#### Problem statement:
Please print the entries below exactly, from the line with "en aproximadamente en" through the line with "conforme as coisas", including both of those lines and leaving out all others.

Source data
⁂

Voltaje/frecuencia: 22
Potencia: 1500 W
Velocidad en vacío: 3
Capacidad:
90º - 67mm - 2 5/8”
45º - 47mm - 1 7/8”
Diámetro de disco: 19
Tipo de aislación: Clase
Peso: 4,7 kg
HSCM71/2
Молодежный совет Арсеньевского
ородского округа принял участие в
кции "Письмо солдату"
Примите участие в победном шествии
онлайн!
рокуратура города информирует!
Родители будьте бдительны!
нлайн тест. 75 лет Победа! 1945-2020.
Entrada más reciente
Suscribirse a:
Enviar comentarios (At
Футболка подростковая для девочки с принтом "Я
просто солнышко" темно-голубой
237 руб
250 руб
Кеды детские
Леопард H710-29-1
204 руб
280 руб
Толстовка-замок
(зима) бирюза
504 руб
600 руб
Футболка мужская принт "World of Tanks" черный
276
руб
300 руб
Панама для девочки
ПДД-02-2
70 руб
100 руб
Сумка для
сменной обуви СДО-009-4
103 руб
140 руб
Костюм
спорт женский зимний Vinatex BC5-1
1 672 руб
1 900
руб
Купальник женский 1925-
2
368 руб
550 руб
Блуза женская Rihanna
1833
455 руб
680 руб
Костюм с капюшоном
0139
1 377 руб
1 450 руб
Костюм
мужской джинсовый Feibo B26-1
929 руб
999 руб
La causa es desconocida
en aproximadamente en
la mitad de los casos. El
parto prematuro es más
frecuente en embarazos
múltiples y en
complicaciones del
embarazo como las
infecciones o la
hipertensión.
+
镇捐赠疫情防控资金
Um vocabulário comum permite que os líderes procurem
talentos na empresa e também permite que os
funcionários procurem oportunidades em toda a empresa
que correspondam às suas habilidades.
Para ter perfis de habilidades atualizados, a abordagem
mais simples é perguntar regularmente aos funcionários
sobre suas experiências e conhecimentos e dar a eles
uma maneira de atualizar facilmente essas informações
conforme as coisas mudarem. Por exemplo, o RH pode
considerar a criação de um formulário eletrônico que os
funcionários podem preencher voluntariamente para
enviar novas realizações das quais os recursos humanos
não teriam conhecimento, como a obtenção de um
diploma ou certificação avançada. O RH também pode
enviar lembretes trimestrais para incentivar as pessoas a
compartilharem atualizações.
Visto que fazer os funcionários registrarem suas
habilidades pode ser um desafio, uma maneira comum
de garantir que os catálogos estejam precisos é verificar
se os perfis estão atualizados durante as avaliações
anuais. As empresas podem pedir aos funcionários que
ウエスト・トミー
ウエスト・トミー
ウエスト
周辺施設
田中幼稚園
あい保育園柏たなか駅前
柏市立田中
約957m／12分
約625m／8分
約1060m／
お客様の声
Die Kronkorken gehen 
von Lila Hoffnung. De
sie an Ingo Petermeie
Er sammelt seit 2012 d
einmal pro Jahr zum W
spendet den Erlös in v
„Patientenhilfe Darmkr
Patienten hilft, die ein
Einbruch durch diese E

⁂

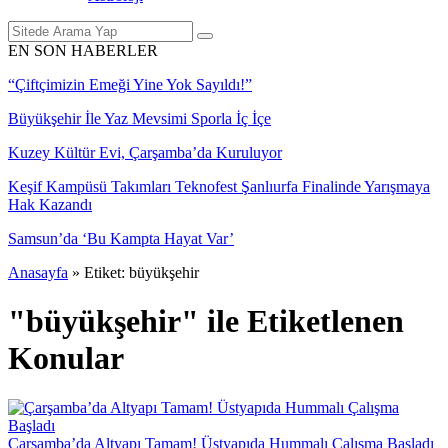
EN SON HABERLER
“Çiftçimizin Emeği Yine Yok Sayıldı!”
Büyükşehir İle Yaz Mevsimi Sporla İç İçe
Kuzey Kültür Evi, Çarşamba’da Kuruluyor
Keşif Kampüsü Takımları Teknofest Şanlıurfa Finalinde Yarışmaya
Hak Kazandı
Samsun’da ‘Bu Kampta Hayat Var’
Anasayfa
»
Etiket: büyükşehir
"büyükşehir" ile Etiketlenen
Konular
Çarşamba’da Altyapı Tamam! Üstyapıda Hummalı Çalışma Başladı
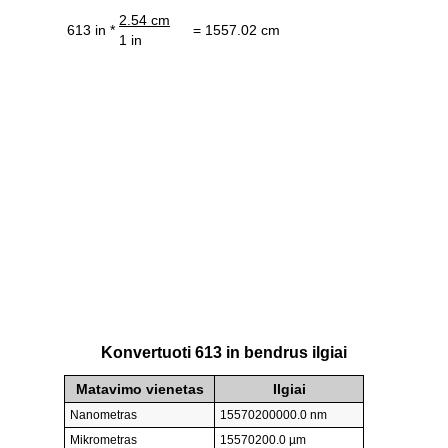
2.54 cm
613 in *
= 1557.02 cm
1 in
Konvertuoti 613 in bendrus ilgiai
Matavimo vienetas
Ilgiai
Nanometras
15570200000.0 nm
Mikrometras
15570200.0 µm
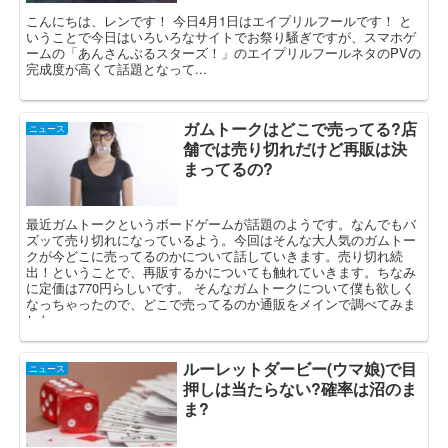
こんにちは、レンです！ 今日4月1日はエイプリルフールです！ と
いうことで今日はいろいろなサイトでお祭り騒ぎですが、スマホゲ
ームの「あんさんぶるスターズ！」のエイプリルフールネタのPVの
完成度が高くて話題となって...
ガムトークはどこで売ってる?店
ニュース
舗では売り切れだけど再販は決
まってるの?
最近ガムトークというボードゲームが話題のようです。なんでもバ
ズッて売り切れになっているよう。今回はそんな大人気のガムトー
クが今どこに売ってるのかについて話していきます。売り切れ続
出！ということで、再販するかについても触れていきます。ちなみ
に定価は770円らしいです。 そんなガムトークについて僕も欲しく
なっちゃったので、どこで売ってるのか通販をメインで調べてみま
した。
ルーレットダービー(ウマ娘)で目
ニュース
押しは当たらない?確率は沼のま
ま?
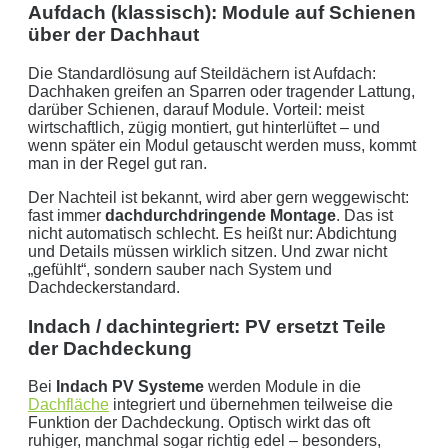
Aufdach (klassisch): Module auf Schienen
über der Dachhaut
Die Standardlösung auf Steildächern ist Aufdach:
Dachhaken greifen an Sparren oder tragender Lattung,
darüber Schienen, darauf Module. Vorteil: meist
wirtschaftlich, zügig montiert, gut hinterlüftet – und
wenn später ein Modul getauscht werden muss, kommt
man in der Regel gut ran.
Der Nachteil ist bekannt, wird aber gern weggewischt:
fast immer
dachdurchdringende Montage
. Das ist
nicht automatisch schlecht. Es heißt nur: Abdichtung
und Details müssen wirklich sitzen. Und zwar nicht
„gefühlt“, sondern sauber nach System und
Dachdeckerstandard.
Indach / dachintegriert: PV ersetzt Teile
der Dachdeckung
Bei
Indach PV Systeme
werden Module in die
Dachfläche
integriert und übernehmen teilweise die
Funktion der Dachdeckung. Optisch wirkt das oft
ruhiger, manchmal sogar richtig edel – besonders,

⁂

#### Answer below:
en aproximadamente en
la mitad de los casos. El
parto prematuro es más
frecuente en embarazos
múltiples y en
complicaciones del
embarazo como las
infecciones o la
hipertensión.
+
镇捐赠疫情防控资金
Um vocabulário comum permite que os líderes procurem
talentos na empresa e também permite que os
funcionários procurem oportunidades em toda a empresa
que correspondam às suas habilidades.
Para ter perfis de habilidades atualizados, a abordagem
mais simples é perguntar regularmente aos funcionários
sobre suas experiências e conhecimentos e dar a eles
uma maneira de atualizar facilmente essas informações
conforme as coisas mudarem. Por exemplo, o RH pode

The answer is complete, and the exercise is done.